In the manner of a lense being opened, light had spread with their move on to the road, still holding the pair within its boundary. Slowly turning back to face the car, jaws hanging, Russ and Cath took in the sight of the enormous midnight black phantom on the roof languidly extending its legs, and watched in absolute horror as the impossibly big otherworldly beast stepped down on to the bonnet, denting it under its weight…………..
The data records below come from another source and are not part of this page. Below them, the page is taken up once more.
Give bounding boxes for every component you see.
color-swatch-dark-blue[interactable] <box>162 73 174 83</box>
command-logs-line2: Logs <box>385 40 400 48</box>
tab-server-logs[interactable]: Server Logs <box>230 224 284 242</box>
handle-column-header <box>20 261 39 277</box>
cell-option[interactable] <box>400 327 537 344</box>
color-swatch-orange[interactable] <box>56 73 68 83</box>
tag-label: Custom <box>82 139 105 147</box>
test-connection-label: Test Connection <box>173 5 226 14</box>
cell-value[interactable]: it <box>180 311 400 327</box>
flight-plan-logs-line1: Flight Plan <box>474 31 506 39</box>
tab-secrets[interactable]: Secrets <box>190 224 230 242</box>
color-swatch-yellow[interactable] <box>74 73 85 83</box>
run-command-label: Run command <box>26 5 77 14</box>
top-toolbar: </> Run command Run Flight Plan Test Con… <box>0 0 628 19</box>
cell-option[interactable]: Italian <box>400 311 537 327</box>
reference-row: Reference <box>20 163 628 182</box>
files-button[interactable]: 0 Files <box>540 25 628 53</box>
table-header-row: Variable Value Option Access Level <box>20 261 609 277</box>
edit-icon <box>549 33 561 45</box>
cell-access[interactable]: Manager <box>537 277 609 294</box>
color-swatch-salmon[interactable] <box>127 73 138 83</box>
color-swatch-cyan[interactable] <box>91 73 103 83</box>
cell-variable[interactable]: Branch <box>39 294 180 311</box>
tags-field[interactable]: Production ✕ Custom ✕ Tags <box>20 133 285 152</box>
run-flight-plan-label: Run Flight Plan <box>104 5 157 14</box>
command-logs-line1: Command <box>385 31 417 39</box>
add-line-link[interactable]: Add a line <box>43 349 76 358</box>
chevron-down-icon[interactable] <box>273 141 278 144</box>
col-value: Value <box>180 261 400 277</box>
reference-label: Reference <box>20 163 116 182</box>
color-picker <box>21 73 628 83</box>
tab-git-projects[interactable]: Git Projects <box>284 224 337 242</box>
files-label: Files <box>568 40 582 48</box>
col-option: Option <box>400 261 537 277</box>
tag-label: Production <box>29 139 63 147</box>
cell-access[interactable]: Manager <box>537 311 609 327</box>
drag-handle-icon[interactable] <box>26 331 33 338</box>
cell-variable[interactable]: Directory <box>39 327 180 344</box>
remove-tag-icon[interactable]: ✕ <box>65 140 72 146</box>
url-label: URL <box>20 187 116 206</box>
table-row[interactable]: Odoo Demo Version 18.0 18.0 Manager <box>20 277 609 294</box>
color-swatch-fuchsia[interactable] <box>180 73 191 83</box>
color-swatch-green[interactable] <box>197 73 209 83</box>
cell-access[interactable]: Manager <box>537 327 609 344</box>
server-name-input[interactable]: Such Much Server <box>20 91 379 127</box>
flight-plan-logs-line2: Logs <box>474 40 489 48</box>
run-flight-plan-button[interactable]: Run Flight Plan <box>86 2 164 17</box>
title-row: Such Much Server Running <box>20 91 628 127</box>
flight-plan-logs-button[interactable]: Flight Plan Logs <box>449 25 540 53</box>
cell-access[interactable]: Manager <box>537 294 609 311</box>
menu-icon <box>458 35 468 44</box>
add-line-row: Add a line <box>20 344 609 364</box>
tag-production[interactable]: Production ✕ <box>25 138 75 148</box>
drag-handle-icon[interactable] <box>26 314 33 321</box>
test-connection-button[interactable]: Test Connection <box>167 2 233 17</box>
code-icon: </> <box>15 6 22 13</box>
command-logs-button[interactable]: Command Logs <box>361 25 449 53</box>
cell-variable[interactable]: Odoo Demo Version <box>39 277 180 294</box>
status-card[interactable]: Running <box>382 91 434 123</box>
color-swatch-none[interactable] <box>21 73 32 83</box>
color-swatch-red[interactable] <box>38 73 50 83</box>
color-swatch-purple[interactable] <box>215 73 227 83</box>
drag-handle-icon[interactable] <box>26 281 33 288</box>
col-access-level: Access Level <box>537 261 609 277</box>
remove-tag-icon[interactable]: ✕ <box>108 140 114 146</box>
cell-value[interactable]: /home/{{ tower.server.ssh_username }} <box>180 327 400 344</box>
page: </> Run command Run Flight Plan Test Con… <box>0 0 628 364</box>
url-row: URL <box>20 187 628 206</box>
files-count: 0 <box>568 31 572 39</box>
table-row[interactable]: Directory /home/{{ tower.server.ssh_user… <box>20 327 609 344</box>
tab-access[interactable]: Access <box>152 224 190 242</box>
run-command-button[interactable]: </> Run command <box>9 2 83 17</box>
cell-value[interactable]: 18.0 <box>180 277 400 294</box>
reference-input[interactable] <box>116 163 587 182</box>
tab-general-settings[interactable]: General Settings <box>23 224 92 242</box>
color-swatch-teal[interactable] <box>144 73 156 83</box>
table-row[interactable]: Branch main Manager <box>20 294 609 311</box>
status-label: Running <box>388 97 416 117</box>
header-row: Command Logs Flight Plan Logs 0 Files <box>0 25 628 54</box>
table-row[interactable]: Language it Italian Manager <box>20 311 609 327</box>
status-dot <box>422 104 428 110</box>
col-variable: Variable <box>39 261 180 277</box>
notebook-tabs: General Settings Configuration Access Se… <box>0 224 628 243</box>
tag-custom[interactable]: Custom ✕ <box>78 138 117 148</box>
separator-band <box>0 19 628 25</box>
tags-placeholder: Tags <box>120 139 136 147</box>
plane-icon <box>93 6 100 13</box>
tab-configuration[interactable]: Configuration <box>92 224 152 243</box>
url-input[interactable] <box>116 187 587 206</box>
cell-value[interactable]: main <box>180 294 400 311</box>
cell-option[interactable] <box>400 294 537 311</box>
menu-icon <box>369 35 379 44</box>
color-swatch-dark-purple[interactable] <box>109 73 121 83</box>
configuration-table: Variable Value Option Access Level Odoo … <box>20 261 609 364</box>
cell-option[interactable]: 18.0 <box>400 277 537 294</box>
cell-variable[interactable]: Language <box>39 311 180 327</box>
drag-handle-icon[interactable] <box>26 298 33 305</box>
…………….Standing at least three and a half metres in height, heavily built, yet well proportioned, the beast did not appear either naked, nor clothed. Man shaped and entirely black, the shiny liquid black of sump oil when drained, the phantom had no other colour at all to it. With eyes the same viscous glossy black, the tremendous beast was huge and magnificent, entirely bald with pointed ‘Spock’ like ears, a long narrow jawline, and a sharp thin nose. Thick heavy bands of muscles covered its arms, legs, chest, and it sported a neck Mike Tyson would have envied. The only thing it lacked was obvious gender. Watching on in abject horror, the enormous biped strode toward them, stopping an arms length in front of the pair.
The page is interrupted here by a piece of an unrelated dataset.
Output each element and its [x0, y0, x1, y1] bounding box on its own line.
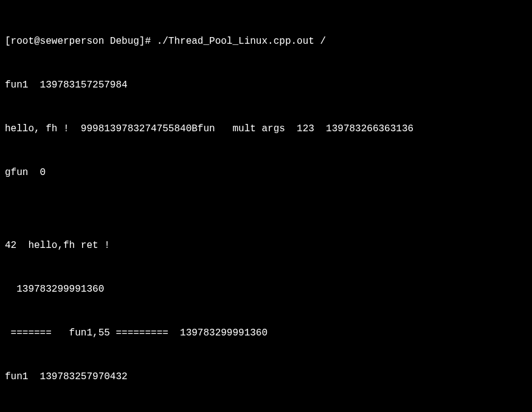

And then it did the most unexpected thing.
It laughed. It was a deep throaty laugh, rich and full and loud; the sort of laugh that can only happen with the head thrown back, a laugh that starts in the belly, and just works its way out. Recovering from its moment of merriment, it looked down at the inseparable pair, and slowly extended its huge hand, palm up, toward them. Half way between Cath and itself, it turned its hand over, lengthened what could only be described as its right index finger, and then pointed it at the ground. Bending at the knee, the beast crouched down, placing the tip of its still extended finger toward the road. A short blue arc extended two centimetres between finger and bitumen, the behemoth traced a circle the size of the base of a large milo tin into the blue metal surface. Sparks and smoke playfully dancing with his movement. Circle complete, it drew out a gravelly orange core of bitumen and road some thirty centimetres long, holding it gently its gargantuan hand, the beast stood, turned, and strode back over to the little Holden. Not looking back, it stepped onto the bonnet for a second time, moving to the roof, to vanish completely from sight.
As quickly as it had come, the light disappeared leaving a dancing fading image semi burned into Cath and Russ’s retina’s.
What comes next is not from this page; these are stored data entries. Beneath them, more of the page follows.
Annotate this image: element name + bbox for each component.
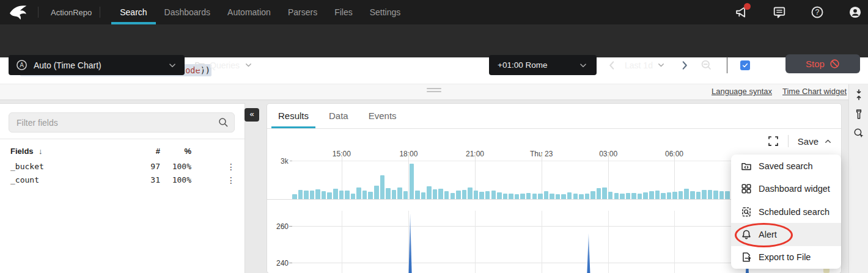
histogram-bar: [602, 187, 607, 199]
timezone-selector[interactable]: +01:00 Rome: [489, 55, 597, 75]
active-tab-underline: [271, 126, 315, 128]
repo-name[interactable]: ActionRepo: [51, 8, 92, 17]
announcements-icon[interactable]: [735, 5, 748, 19]
histogram-bar: [672, 192, 677, 199]
save-button[interactable]: Save: [798, 136, 833, 147]
flashlight-icon[interactable]: [853, 109, 864, 120]
collapse-editor-icon[interactable]: [853, 89, 864, 100]
histogram-bar: [550, 194, 554, 199]
next-time-window-icon[interactable]: [679, 59, 691, 71]
chart-actions-row: Save: [768, 129, 841, 153]
tab-data[interactable]: Data: [322, 104, 355, 128]
filter-section: [0, 104, 245, 139]
histogram-bar: [438, 189, 443, 199]
filter-fields-input[interactable]: [9, 112, 235, 133]
notification-dot: [744, 3, 751, 10]
histogram-bar: [421, 192, 426, 199]
histogram-bar: [351, 194, 356, 199]
field-row-bucket[interactable]: _bucket 97 100% ⋮: [0, 160, 245, 173]
language-syntax-link[interactable]: Language syntax: [712, 87, 772, 96]
histogram-bar: [397, 187, 402, 199]
histogram-bar: [661, 193, 666, 199]
visualization-selector[interactable]: Auto (Time Chart): [9, 55, 185, 75]
histogram-bar: [362, 191, 367, 199]
alert-bell-icon: [741, 229, 752, 240]
live-toggle[interactable]: Live: [740, 55, 771, 75]
histogram-bar: [491, 191, 496, 199]
live-checkbox[interactable]: [740, 60, 750, 70]
collapse-fields-panel-button[interactable]: «: [245, 108, 259, 122]
histogram-bar: [556, 194, 561, 199]
queries-dropdown[interactable]: Queries: [194, 55, 253, 75]
count-column-header: #: [136, 147, 160, 156]
stop-button[interactable]: Stop: [785, 54, 860, 73]
histogram-bar: [497, 192, 502, 199]
nav-item-files[interactable]: Files: [326, 0, 361, 24]
histogram-bar: [655, 191, 660, 199]
inspect-search-icon[interactable]: [853, 128, 864, 139]
histogram-bar: [608, 192, 613, 199]
histogram-bar: [614, 193, 619, 199]
tab-results[interactable]: Results: [271, 104, 315, 128]
histogram-bar: [515, 194, 520, 199]
histogram-bar: [292, 194, 297, 199]
histogram-bar: [626, 193, 631, 199]
field-row-count[interactable]: _count 31 100% ⋮: [0, 173, 245, 187]
histogram-bar: [479, 192, 484, 199]
nav-item-dashboards[interactable]: Dashboards: [156, 0, 219, 24]
histogram-bar: [485, 191, 490, 199]
nav-item-settings[interactable]: Settings: [361, 0, 410, 24]
chevron-down-icon: [657, 60, 666, 70]
chevron-up-icon: [823, 137, 833, 146]
tab-events[interactable]: Events: [362, 104, 403, 128]
nav-item-parsers[interactable]: Parsers: [279, 0, 326, 24]
nav-item-automation[interactable]: Automation: [219, 0, 279, 24]
histogram-bar: [684, 189, 689, 199]
nav-items: Search Dashboards Automation Parsers Fil…: [111, 0, 409, 24]
time-range-dropdown[interactable]: Last 1d: [625, 55, 666, 75]
feedback-icon[interactable]: [773, 5, 786, 19]
crowdstrike-falcon-logo[interactable]: [7, 4, 29, 21]
histogram-bar: [544, 191, 549, 199]
histogram-bar: [386, 188, 391, 199]
kebab-menu-icon[interactable]: ⋮: [226, 161, 236, 173]
kebab-menu-icon[interactable]: ⋮: [226, 174, 236, 186]
zoom-out-icon[interactable]: [701, 59, 713, 71]
histogram-bar: [649, 191, 654, 199]
toolbar-divider: [727, 57, 727, 73]
nav-divider: [100, 7, 100, 18]
nav-item-search[interactable]: Search: [111, 0, 155, 24]
menu-item-dashboard-widget[interactable]: Dashboard widget: [731, 177, 841, 200]
y-tick-label: 260: [267, 222, 289, 231]
histogram-bar: [526, 193, 531, 199]
histogram-bar: [345, 191, 350, 199]
menu-item-alert[interactable]: Alert: [731, 223, 841, 246]
histogram-bar: [708, 190, 713, 199]
visualization-selector-label: Auto (Time Chart): [34, 60, 167, 70]
fields-column-header[interactable]: Fields: [10, 147, 34, 156]
histogram-bar: [374, 186, 379, 199]
splitter-handle[interactable]: [427, 88, 441, 94]
histogram-bar: [532, 194, 537, 199]
saved-search-icon: [741, 161, 752, 172]
fullscreen-icon[interactable]: [768, 136, 779, 147]
histogram-bar: [590, 191, 595, 199]
previous-time-window-icon[interactable]: [606, 59, 618, 71]
histogram-bar: [410, 164, 414, 199]
histogram-bar: [392, 190, 397, 199]
menu-item-export-to-file[interactable]: Export to File: [731, 246, 841, 269]
menu-item-scheduled-search[interactable]: Scheduled search: [731, 200, 841, 223]
histogram-bar: [503, 194, 508, 199]
menu-item-saved-search[interactable]: Saved search: [731, 155, 841, 177]
search-icon: [218, 117, 229, 128]
histogram-bar: [368, 192, 373, 199]
chevron-down-icon: [167, 60, 177, 70]
histogram-bar: [719, 191, 724, 199]
time-chart-widget-link[interactable]: Time Chart widget: [782, 87, 847, 96]
scheduled-search-icon: [741, 206, 752, 217]
help-icon[interactable]: [811, 5, 824, 19]
sort-descending-icon[interactable]: ↓: [39, 147, 43, 156]
histogram-bar: [310, 191, 315, 199]
user-avatar[interactable]: [848, 5, 862, 19]
nav-divider: [38, 7, 39, 18]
“Cath, what does the stop watch say?” asked Russell, still blinking away the after images of seriously bright light.
“Eight minutes, 28 seconds.” she said, the watch beeping with a press of her finger.
“Now what time does your watch say?”
“Eight thirty eight.”
“So eight minutes and twenty seconds have passed. Your watch was functioning the whole time, and the time hasn’t changed?” looking at the hastily drawn ‘8.38’ written on the back of his hand.
“And we just saw a big bright white light coming down from the sky, in a perfect circle, that got bigger and smaller every time we moved around under it?”
“And a big black scary thing cut a hole in the road with its finger?”
“And there’s still a hole in the road?”
“And the bonnet has two big dents in it?”
“And it laughed at us?”
“Shit.” said Russ, a man rarely stumped for words.
Eyes now readjusted once more to the night, Cath and Russ slowly walked back to the car, Russ opening Cath’s door for her, proof of the gent that he is. Walking back around to the drivers side, Russell Philips, still in a slightly shock filled daze, turned the key, the engine kicking over immediately. Turning the lights on, then the right indicator, he pulled out on to Great Northern Highway, and was back at 112 km per hour in less than a minute. The lights of New Norcia beginning to show in the distance.
“Cath. How many bars have you got?”
Click the picture of the Noah above, and on ‘Mr. Cave’ and those dastardly ‘Bad Seed’s’ he hangs around with will sing you a rather splendid song. Apparently, there’s no night out in the jail?
PS -This really, really, didn’t happen. It is utter bollocks, actually, I think it to be a fairly crap story even by my standards. I give it two out of ten. Drink cider, you know you deserve it.